* What the exercise asks:
An exact copy of each line below is needed, with no images in it.

[[ Information provided, beginning ]]

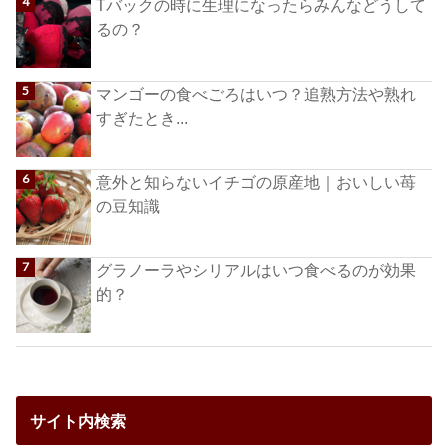
Tバックの時に生理になったらみんなどうして
るの？
マンゴーの食べごろはいつ？追熟方法や熟れ
すぎたとき...
意外と知らないイチゴの原産地｜おいしい苺
の豆知識
グラノーラやシリアルはいつ食べるのが効果
的？
サイト内検索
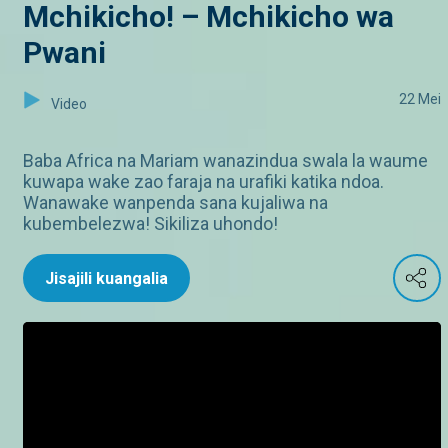
Mchikicho! – Mchikicho wa
Pwani
22 Mei
Video
Baba Africa na Mariam wanazindua swala la waume
kuwapa wake zao faraja na urafiki katika ndoa.
Wanawake wanpenda sana kujaliwa na
kubembelezwa! Sikiliza uhondo!
Jisajili kuangalia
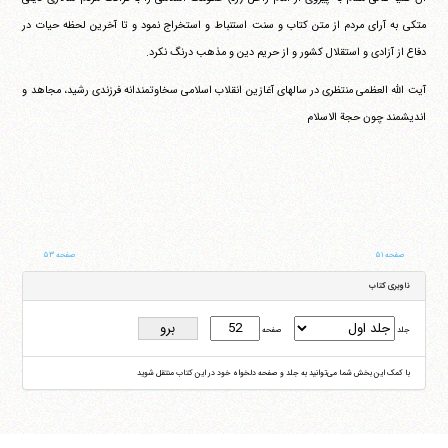
متکی به آرای مردم از متن کتاب و سنت استنباط و استخراج نمود و تا آخرین لحظه حیات در
دفاع از آزادی و استقلال کشور و از حریم دین و مذهب درنگ نکرد.
آیت الله العظمی منتظری در سالهای آغازین انقلاب اسلامی سخاوتمندانه فرزندی رشید، مجاهد و
اندیشمند چون حجة الاسلام
صفحه ۵۱
صفحه ۵۳
ناوبری کتاب
جلد
صفحه
با کمک این بخش شما می‌توانید به جلد و صفحه دلخواه خود در این کتاب منتقل شوید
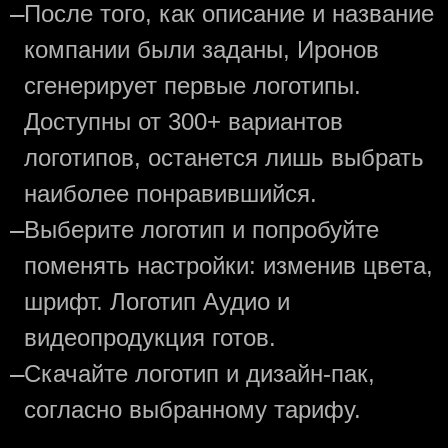
—
После того, как описание и название
компании были заданы, Иронов
сгенерирует первые логотипы.
Доступны от 300+ вариантов
логотипов, останется лишь выбрать
наиболее понравившийся.
—
Выберите логотип и попробуйте
поменять настройки: изменив цвета,
шрифт. Логотип Аудио и
видеопродукция готов.
—
Скачайте логотип и дизайн-пак,
согласно выбранному тарифу.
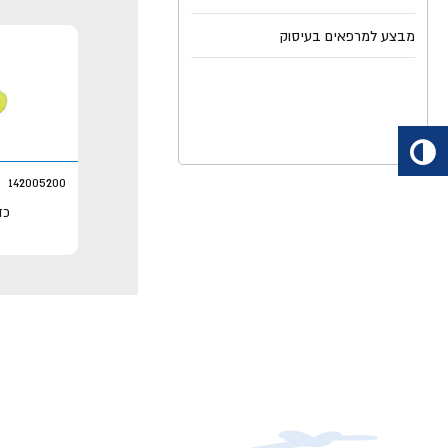
מבצע למרפאים בעיסוק
142005200
כד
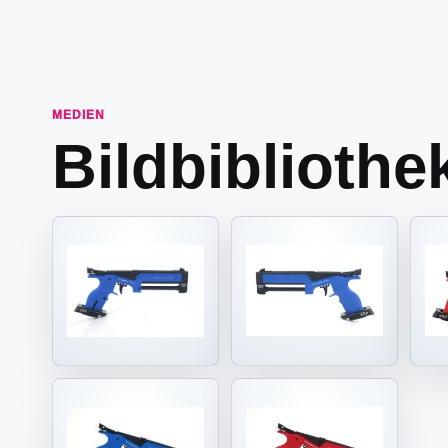
MEDIEN
Bildbibliothe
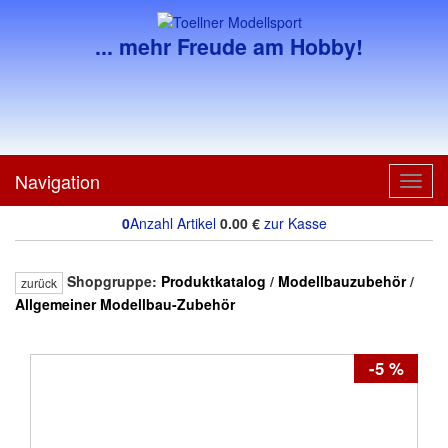
... mehr Freude am Hobby!
Navigation
Toggl
navig
0
Anzahl Artikel
0.00
€
zur Kasse
Shopgruppe:
Produktkatalog
/
Modellbauzubehör
/
zurück
Allgemeiner Modellbau-Zubehör
-5 %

[[ Information provided, end ]]

* Response for this exercise:
Tバックの時に生理になったらみんなどうして
るの？
マンゴーの食べごろはいつ？追熟方法や熟れ
すぎたとき...
意外と知らないイチゴの原産地｜おいしい苺
の豆知識
グラノーラやシリアルはいつ食べるのが効果
的？
サイト内検索
Mchikicho! – Mchikicho wa
Pwani
22 Mei
Video
Baba Africa na Mariam wanazindua swala la waume
kuwapa wake zao faraja na urafiki katika ndoa.
Wanawake wanpenda sana kujaliwa na
kubembelezwa! Sikiliza uhondo!
Jisajili kuangalia
متکی به آرای مردم از متن کتاب و سنت استنباط و استخراج نمود و تا آخرین لحظه حیات در
دفاع از آزادی و استقلال کشور و از حریم دین و مذهب درنگ نکرد.
آیت الله العظمی منتظری در سالهای آغازین انقلاب اسلامی سخاوتمندانه فرزندی رشید، مجاهد و
اندیشمند چون حجة الاسلام
صفحه ۵۱
صفحه ۵۳
ناوبری کتاب
جلد
صفحه
با کمک این بخش شما می‌توانید به جلد و صفحه دلخواه خود در این کتاب منتقل شوید
—
После того, как описание и название
компании были заданы, Иронов
сгенерирует первые логотипы.
Доступны от 300+ вариантов
логотипов, останется лишь выбрать
наиболее понравившийся.
—
Выберите логотип и попробуйте
поменять настройки: изменив цвета,
шрифт. Логотип Аудио и
видеопродукция готов.
—
Скачайте логотип и дизайн-пак,
согласно выбранному тарифу.
מבצע למרפאים בעיסוק
142005200
כד
MEDIEN
Bildbibliothe
... mehr Freude am Hobby!
Navigation
Toggl
navig
0
Anzahl Artikel
0.00
€
zur Kasse
Shopgruppe:
Produktkatalog
/
Modellbauzubehör
/
zurück
Allgemeiner Modellbau-Zubehör
-5 %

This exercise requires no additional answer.